◆ Extracted records:

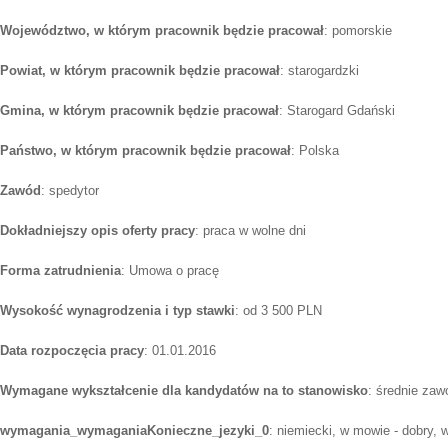
Województwo, w którym pracownik będzie pracował
: pomorskie
Powiat, w którym pracownik będzie pracował
: starogardzki
Gmina, w którym pracownik będzie pracował
: Starogard Gdański
Państwo, w którym pracownik będzie pracował
: Polska
Zawód
: spedytor
Dokładniejszy opis oferty pracy
: praca w wolne dni
Forma zatrudnienia
: Umowa o pracę
Wysokość wynagrodzenia i typ stawki
: od 3 500 PLN
Data rozpoczęcia pracy
: 01.01.2016
Wymagane wykształcenie dla kandydatów na to stanowisko
: średnie za
wymagania_wymaganiaKonieczne_jezyki_0
: niemiecki, w mowie - dobry,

◆ What is needed: Write the records out again verbatim and omit the pictures they contain.

◆ Exercise response:
Województwo, w którym pracownik będzie pracował
: pomorskie
Powiat, w którym pracownik będzie pracował
: starogardzki
Gmina, w którym pracownik będzie pracował
: Starogard Gdański
Państwo, w którym pracownik będzie pracował
: Polska
Zawód
: spedytor
Dokładniejszy opis oferty pracy
: praca w wolne dni
Forma zatrudnienia
: Umowa o pracę
Wysokość wynagrodzenia i typ stawki
: od 3 500 PLN
Data rozpoczęcia pracy
: 01.01.2016
Wymagane wykształcenie dla kandydatów na to stanowisko
: średnie za
wymagania_wymaganiaKonieczne_jezyki_0
: niemiecki, w mowie - dobry,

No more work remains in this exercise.